Conservative MP Bob Stewart said he was "kind of a torturer" during the Troubles. Picture by Press Association
Conservative MP Bob Stewart said he was "kind of a torturer" during the Troubles. Picture by Press Association Conservative MP Bob Stewart said he was "kind of a torturer" during the Troubles. Picture by Press Association

CONSERVATIVE MP and former British army officer Bob Stewart has said he was "kind of a torturer" when he was posted to the north during The Troubles.

The 67-year-old said he had shown "people pictures of their friends that have been blown up" in an effort to get information and claimed that torture is sometimes "justified".

He told BBC Radio 5 Live that torture can work as an interrogation method after US President Donald Trump said he backed waterboarding, widely seen as a form of torture.

However former internee Liam Shannon has hit out at the claims and said torture can "never be justified under any circumstances".

Mr Stewart, who is a member of the Northern Ireland Affairs Committee and a former Army colonel, said he opposed waterboarding but techniques such as sleep and food deprivation were acceptable in certain situations.

"In circumstances where a great number of people, or indeed one person, is going to be killed, you have to think very carefully about what pressure you can put on people in order to give that information to stop peoples' lives being lost," he said.

Asked about the types of torture techniques that might be suitable in those situations, he replied: "Sleep deprivation. Lack of food. Perhaps, as I've done, showing people pictures of their friends that have been blown up. That sort of thing."

Mr Stewart served in the north from 1977 as intelligence officer and later as a major.

He was the army's incident commander at the Droppin Well bombing in 1982 in which 11 soldiers and six civilians were killed and 30 people were injured by an INLA bomb.

"Technically as you look at it today I was a kind of a torturer," he told the BBC.

"Of course it was acceptable then. It's now unacceptable and now it's defined as torture."

In 2013, Guardian journalist Ian Cobain reported British Army intelligence corps sanctioned four methods of interrogation - hooding, starvation, sleep deprivation and the use of stress positions. In 1970 the white-noise technique was added.

Some of the Hooded Men at an earlier hearing in Belfast's High Court. L-R (front) : Liam Shannon, Francis McGuigan, Jim Auld. L-R (rear): Joe Clarke, Kevin Hannaway, Brian Turley. Picture by Hugh Russell
Some of the Hooded Men at an earlier hearing in Belfast's High Court. L-R (front) : Liam Shannon, Francis McGuigan, Jim Auld. L-R (rear): Joe Clarke, Kevin Hannaway, Brian Turley.

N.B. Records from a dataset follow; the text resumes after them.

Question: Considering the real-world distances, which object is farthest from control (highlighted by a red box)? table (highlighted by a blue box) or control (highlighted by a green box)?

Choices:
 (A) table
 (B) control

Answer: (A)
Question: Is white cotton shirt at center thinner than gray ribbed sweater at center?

Picture by Hugh Russell Some of the Hooded Men at an earlier hearing in Belfast's High Court. L-R (front) : Liam Shannon, Francis McGuigan, Jim Auld. L-R (rear): Joe Clarke, Kevin Hannaway, Brian Turley. Picture by Hugh Russell

The government is facing a legal challenge from a group of men known as the Hooded Men, who said they were tortured by the Army after they were arrested and interned in August 1971, for its failure to fully investigate their case.

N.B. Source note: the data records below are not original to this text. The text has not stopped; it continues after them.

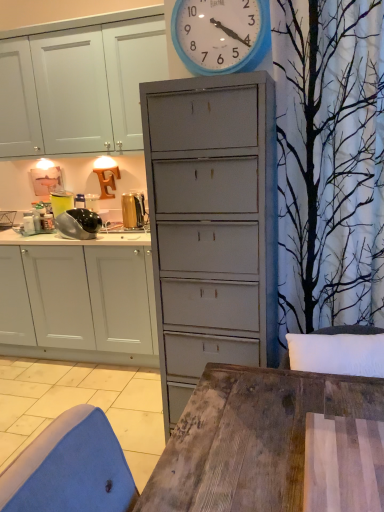 Question: Does gold metallic toaster at upper left, which is counted as the first appliance, starting from the right, appear on the left side of white matte cabinet at left?

Choices:
 (A) yes
 (B) no

Answer: (B)

Question: Considering the relative sizes of gold metallic toaster at upper left, acting as the 2th appliance starting from the left, and white matte cabinet at left in the image provided, is gold metallic toaster at upper left, acting as the 2th appliance starting from the left, wider than white matte cabinet at left?

Choices:
 (A) no
 (B) yes

Answer: (A)

Question: Does gold metallic toaster at upper left, acting as the 2th appliance starting from the left, come in front of white matte cabinet at left?

Choices:
 (A) no
 (B) yes

Answer: (A)

Question: From the image's perspective, is gold metallic toaster at upper left, acting as the 2th appliance starting from the left, on top of white matte cabinet at left?

Choices:
 (A) no
 (B) yes

Answer: (B)

Question: Does gold metallic toaster at upper left, which is counted as the first appliance, starting from the right, have a smaller size compared to white matte cabinet at left?

Choices:
 (A) no
 (B) yes

Answer: (B)

Question: Is gold metallic toaster at upper left, acting as the 2th appliance starting from the left, surrounding white matte cabinet at left?

Choices:
 (A) no
 (B) yes

Answer: (A)

Question: Can you confirm if gold metallic toaster at upper left, which is counted as the first appliance, starting from the right, is positioned to the right of blue plastic wall clock at upper center?

Choices:
 (A) no
 (B) yes

Answer: (A)

Question: Could blue plastic wall clock at upper center be considered to be inside gold metallic toaster at upper left, which is counted as the first appliance, starting from the right?

Choices:
 (A) no
 (B) yes

Answer: (A)

Question: From a real-world perspective, is gold metallic toaster at upper left, acting as the 2th appliance starting from the left, positioned under blue plastic wall clock at upper center based on gravity?

Choices:
 (A) no
 (B) yes

Answer: (B)

Question: Does gold metallic toaster at upper left, acting as the 2th appliance starting from the left, touch blue plastic wall clock at upper center?

Choices:
 (A) no
 (B) yes

Answer: (A)

Question: Does gold metallic toaster at upper left, which is counted as the first appliance, starting from the right, turn towards blue plastic wall clock at upper center?

Choices:
 (A) no
 (B) yes

Answer: (A)

Question: Are gold metallic toaster at upper left, acting as the 2th appliance starting from the left, and blue plastic wall clock at upper center located far from each other?

Choices:
 (A) no
 (B) yes

Answer: (B)

Question: Is blue plastic wall clock at upper center placed right next to shiny metallic food processor at left, which appears as the second appliance when viewed from the right?

Choices:
 (A) no
 (B) yes

Answer: (A)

The group is taking a judicial review at Belfast's High Court next month and they also have a separate case before the European court.

The men claim they were subjected to food and sleep deprivation and loud static noise for long periods of time.

The European Commission ruled in 1976 that the government was guilty of torture and inhumane and degrading treatment but following an appeal the European Court later ruled that the techniques did not amount to torture.

Liam Shannon, one of the Hooded Men, said torture can "never be justified under any circumstances".

"It's illegal, immoral and against God's law and anyone else's law," he said.

"For anyone to say that they can find justification for torture is ridiculous."

Mr Shannon said torture is not only unjustifiable but also unreliable.

"Whatever information that you would get from someone under torture is completely unreliable," he said.

"People will tell you anything when they are being tortured. It will never stand up in court."